During the Cold War our country was constituted as a right-wing system. A civil right and a religious right, were the lanes where the Mexican political system was structured. Like other experiences in Latin America and the world, social frameworks were consigned to characters that oriented a conservative modernity without risk for the balance of nuclear containment.
Repression and harassment have been measures against those who seek to build an authentic nationalism or disagree with the liberal western model. The binomial CIA (Central Intelligence Agency) -National Catholicism has been the core of the PRI, PRIAN and PRIANRD in recent times.
Connoted politicians, businessmen, priests and diverse characters, were at the service of pentagonism to "save the world from the Masonic communist Jewish conspiracy." Justify crimes against humanity, upset the facts, hide evidence and encourage the dispossession of the poor, are the tasks of the apostles and evangelizers of Occidentalism. The Latin American right does not defend the values of liberal democracy, it is subordinated to the American war economy and will hardly change in the short term.

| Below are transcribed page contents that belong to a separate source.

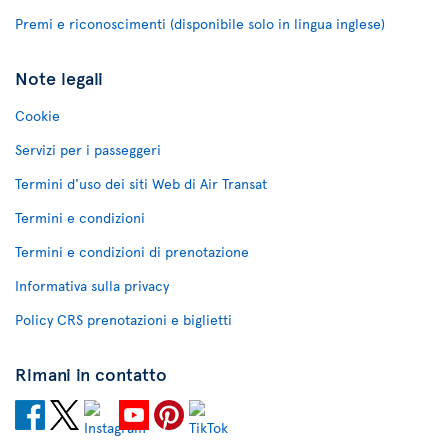
Premi e riconoscimenti (disponibile solo in lingua inglese)
Note legali
Cookie
Servizi per i passeggeri
Termini d'uso dei siti Web di Air Transat
Termini e condizioni
Termini e condizioni di prenotazione
Informativa sulla privacy
Policy CRS prenotazioni e biglietti
Rimani in contatto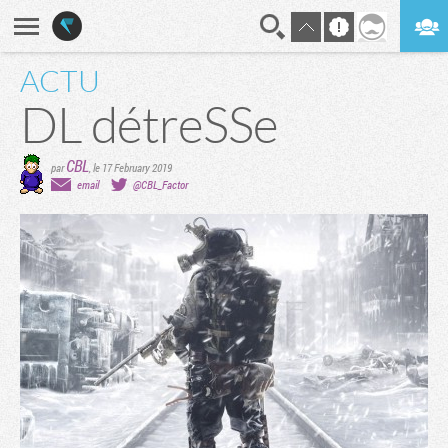
ACTU
En direct
Digest
DL détreSSe
CBL
par
,
le 17 February 2019
email
@CBL_Factor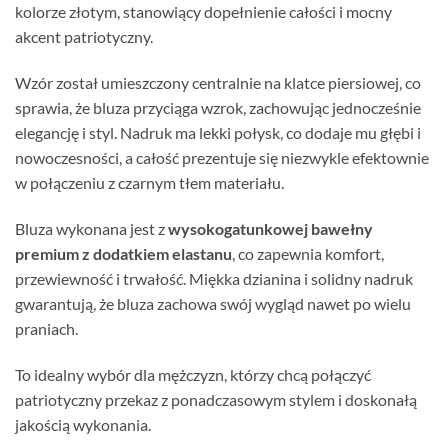
kolorze złotym, stanowiący dopełnienie całości i mocny
akcent patriotyczny.
Wzór został umieszczony centralnie na klatce piersiowej, co
sprawia, że bluza przyciąga wzrok, zachowując jednocześnie
elegancję i styl. Nadruk ma lekki połysk, co dodaje mu głębi i
nowoczesności, a całość prezentuje się niezwykle efektownie
w połączeniu z czarnym tłem materiału.
Bluza wykonana jest z
wysokogatunkowej bawełny
premium z dodatkiem elastanu
, co zapewnia komfort,
przewiewność i trwałość. Miękka dzianina i solidny nadruk
gwarantują, że bluza zachowa swój wygląd nawet po wielu
praniach.
To idealny wybór dla mężczyzn, którzy chcą połączyć
patriotyczny przekaz z ponadczasowym stylem i doskonałą
jakością wykonania.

1968 should be the reminder of the cost involved in building a free nation against the interests of the superpowers. The authoritarianism and dirty war that continued at that time, are the sign of the risk implied by the absence of true citizenship in Mexican society. 1968 is the memorandum that American and Vatican control of our country is deeper than the shameful neoliberal clauses. Now that communism has been replaced by drug trafficking as the new enemy of the United States, it is highly probable that this political class is willing to turn Mexico into a stage for Tom Clancy's novels.
The Cold War implied the beginning of youth killings and the disappearance of social movements in Mexico. Representatives of Catholic Nationalism such as Gustavo Díaz Ordaz, Fernando Gutiérrez Barrios, Luis Echeverría Álvarez and the technocratic generations that have continued, have sacrificed thousands of people in our country to be part of the oligarchy subordinated to North America. However, they have been the worst managers of US imperialism: Mexico expels millions of emigrants and drugs, the United States is increasingly poor and addicted. The clerofascismo seems to be the unbeaten actor of the postwar period.

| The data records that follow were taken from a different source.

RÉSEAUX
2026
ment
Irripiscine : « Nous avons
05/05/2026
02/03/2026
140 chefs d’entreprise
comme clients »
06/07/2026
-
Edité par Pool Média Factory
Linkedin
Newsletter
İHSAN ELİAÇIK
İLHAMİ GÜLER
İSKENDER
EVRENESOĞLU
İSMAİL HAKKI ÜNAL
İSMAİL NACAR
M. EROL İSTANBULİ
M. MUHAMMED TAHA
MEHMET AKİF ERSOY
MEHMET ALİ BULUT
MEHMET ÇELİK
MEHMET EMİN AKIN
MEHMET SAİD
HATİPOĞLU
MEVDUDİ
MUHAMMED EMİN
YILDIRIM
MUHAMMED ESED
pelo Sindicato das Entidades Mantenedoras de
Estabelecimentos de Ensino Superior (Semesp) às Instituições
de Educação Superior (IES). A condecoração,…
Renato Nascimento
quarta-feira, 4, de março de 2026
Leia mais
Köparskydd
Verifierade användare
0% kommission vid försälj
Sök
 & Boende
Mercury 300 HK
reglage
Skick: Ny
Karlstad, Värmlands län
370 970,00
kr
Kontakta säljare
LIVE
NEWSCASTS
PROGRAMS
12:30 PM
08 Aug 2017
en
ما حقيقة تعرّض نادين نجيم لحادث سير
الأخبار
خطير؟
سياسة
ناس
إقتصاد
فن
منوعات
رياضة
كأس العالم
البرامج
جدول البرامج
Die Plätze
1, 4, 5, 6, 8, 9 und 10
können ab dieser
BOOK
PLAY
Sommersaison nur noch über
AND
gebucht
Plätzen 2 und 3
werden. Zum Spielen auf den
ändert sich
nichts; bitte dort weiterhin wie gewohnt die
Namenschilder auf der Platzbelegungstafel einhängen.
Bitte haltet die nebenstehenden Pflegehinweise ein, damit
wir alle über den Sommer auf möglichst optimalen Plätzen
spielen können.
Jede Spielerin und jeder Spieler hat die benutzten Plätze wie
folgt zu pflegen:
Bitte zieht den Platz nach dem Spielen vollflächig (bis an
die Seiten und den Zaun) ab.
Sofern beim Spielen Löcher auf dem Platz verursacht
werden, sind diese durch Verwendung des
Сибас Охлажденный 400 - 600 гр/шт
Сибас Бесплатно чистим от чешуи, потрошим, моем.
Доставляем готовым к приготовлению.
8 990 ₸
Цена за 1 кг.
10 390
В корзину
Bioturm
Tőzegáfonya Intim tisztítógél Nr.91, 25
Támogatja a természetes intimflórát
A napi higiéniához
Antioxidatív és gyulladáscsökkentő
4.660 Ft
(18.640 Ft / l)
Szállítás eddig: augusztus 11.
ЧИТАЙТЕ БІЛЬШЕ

The construction of a new regime in our country coincides with the real weakening of North America. Something serious must happen in the country of bars and stars if in the foresight of George Friedmann and Samuel Huntington, the Mexican question is a civilizational risk without comparison or understanding. The societies of both countries must understand that the cost of a control like the one that was put into practice during the Cold War era is onerous for all. Pentagonism is no longer an option for North America, the United States is an empire that must begin to federalize. Mexico must value the circumstantial independence that fate provides in the current context, it is essential the secularization of all social structures and the full awareness of the damage that Catholic nationalism -the right- has caused -and intends to continue to cause- in the evolution from the country.